The "magic frequencies" is kind of cool though, it's well laid-out.


----------



## ErinH (Feb 14, 2007)

I liked this:


> 3. Cut if you’re trying to make things sound better.
> 4. Boost if you’re trying to make things sound different.
> 5. You can’t boost something that’s not there in the first place.


----------



## chefhow (Apr 29, 2007)

U DA MAN Mike!!!!


----------



## tinctorus (Oct 5, 2009)

Sweet


----------



## Mic10is (Aug 20, 2007)

HAHAHAHA Have fun using this. I found all sorts of these charts last year when I was focused on tuning. While it gets you in the neighborhood, what it doesnt mention is how much interaction there is due to harmonics etc...So you can cut 5k to reduce some sibilance and get more presence, but then the piano starts sounding flat.
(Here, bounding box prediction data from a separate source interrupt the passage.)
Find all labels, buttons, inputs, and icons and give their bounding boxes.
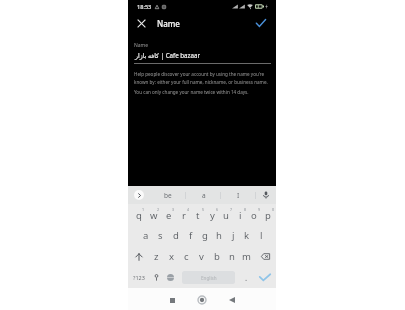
button[interactable]: r — [176, 204, 191, 225]
button[interactable]: f — [183, 225, 198, 246]
staticText: کافه بازار | Cafe bazaar — [135, 51, 200, 59]
button[interactable]: i — [233, 204, 247, 225]
button[interactable]: v — [194, 246, 209, 267]
button[interactable]: d — [168, 225, 183, 246]
staticText: 9 — [258, 207, 261, 212]
button[interactable]: t — [191, 204, 205, 225]
staticText: t — [196, 209, 200, 222]
staticText: u — [223, 209, 229, 222]
staticText: l — [260, 229, 263, 242]
button[interactable]: I — [221, 186, 256, 204]
button[interactable]: Back — [224, 292, 240, 308]
staticText: 3 — [172, 207, 175, 212]
button[interactable]: j — [226, 225, 240, 246]
button[interactable]: be — [150, 186, 186, 204]
staticText: b — [214, 250, 220, 263]
button[interactable]: x — [164, 246, 179, 267]
staticText: z — [154, 250, 159, 263]
button[interactable]: Voice input — [256, 186, 276, 204]
button[interactable]: Settings — [149, 267, 163, 288]
staticText: I — [237, 191, 240, 200]
button[interactable]: Recents — [164, 292, 180, 308]
button[interactable]: s — [153, 225, 168, 246]
staticText: Name — [134, 42, 149, 49]
button[interactable]: Home — [194, 292, 210, 308]
staticText: j — [232, 229, 235, 242]
staticText: 18:53 — [137, 3, 152, 11]
button[interactable]: w — [146, 204, 161, 225]
button[interactable]: k — [240, 225, 254, 246]
staticText: k — [244, 229, 250, 242]
staticText: p — [265, 209, 271, 222]
button[interactable]: m — [239, 246, 254, 267]
staticText: Name — [157, 18, 180, 29]
button[interactable]: e — [161, 204, 176, 225]
staticText: 4 — [187, 207, 190, 212]
staticText: English — [201, 275, 217, 281]
button[interactable]: English — [182, 271, 235, 284]
button[interactable]: p — [261, 204, 275, 225]
button[interactable]: a — [138, 225, 153, 246]
staticText: 6 — [216, 207, 219, 212]
staticText: g — [202, 229, 208, 242]
staticText: h — [216, 229, 222, 242]
staticText: s — [158, 229, 163, 242]
button[interactable]: Shift — [128, 246, 149, 267]
button[interactable]: l — [254, 225, 268, 246]
staticText: d — [173, 229, 179, 242]
button[interactable]: Save — [253, 15, 269, 31]
button[interactable]: Close — [133, 15, 149, 31]
button[interactable]: n — [224, 246, 239, 267]
staticText: 1 — [142, 207, 145, 212]
staticText: 0 — [272, 207, 275, 212]
button[interactable]: q — [131, 204, 146, 225]
button[interactable]: h — [212, 225, 226, 246]
staticText: o — [251, 209, 257, 222]
staticText: w — [150, 209, 158, 222]
staticText: a — [202, 191, 206, 200]
button[interactable]: ?123 — [128, 267, 149, 288]
staticText: i — [239, 209, 242, 222]
button[interactable]: . — [239, 267, 254, 288]
button[interactable]: Enter — [254, 267, 276, 288]
staticText: Help people discover your account by usi… — [134, 71, 275, 85]
staticText: 8 — [244, 207, 247, 212]
button[interactable]: Expand suggestions — [128, 186, 150, 204]
staticText: a — [143, 229, 149, 242]
staticText: . — [245, 272, 248, 283]
button[interactable]: b — [209, 246, 224, 267]
staticText: y — [210, 209, 215, 222]
staticText: ?123 — [133, 274, 145, 281]
staticText: q — [136, 209, 142, 222]
staticText: m — [242, 250, 251, 263]
staticText: n — [229, 250, 235, 263]
button[interactable]: Change language — [163, 267, 178, 288]
staticText: f — [189, 229, 193, 242]
staticText: 2 — [157, 207, 160, 212]
button[interactable]: Backspace — [254, 246, 276, 267]
button[interactable]: g — [198, 225, 212, 246]
staticText: You can only change your name twice with… — [134, 89, 249, 95]
staticText: 7 — [230, 207, 233, 212]
staticText: be — [164, 191, 172, 200]
button[interactable]: o — [247, 204, 261, 225]
staticText: r — [182, 209, 186, 222]
staticText: c — [184, 250, 189, 263]
button[interactable]: y — [205, 204, 219, 225]
staticText: e — [166, 209, 172, 222]
staticText: v — [199, 250, 204, 263]
button[interactable]: a — [186, 186, 221, 204]
staticText: 5 — [202, 207, 205, 212]
button[interactable]: u — [219, 204, 233, 225]
staticText: x — [169, 250, 175, 263]
button[interactable]: z — [149, 246, 164, 267]
button[interactable]: c — [179, 246, 194, 267]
the real trick to tuning is finding the best compromise between each cut and boost.
The chart is for individual instruments, but when you put it all together....


----------



## chefhow (Apr 29, 2007)

Mic10is said:


> The chart is for individual instruments, but when you put it all together....


You get my car......


----------



## Apothacon (Apr 10, 2010)

thx for posting that Independent Recording Network link Bikinpunk... not only is that interactive chart solid but they have a great read on audio compression too


----------



## Mic10is (Aug 20, 2007)

Somewhere in my giant piles of stuff I actually have a chart from the 2000 IASCA Disc that went Track by Track and denoted what freq to cut for instruments and what to boost to bring it out more. That was much more beneficial bc you knew exactly what you were listening for and what to do to "fix" it.


----------



## Oliver (Jun 25, 2007)

*Still waiting for a solution to "Suck-Out"* [ 5. *You can’t boost something that’s not there in the first place*. ]


----------



## ErinH (Feb 14, 2007)

^ depends on what's causing it.
reflection? treatment of the reflecting surface.


----------



## scionboxrox (Jan 12, 2009)

Amazing, I love to know I am working the correct freq's now. I knew I was uber close. Woot


----------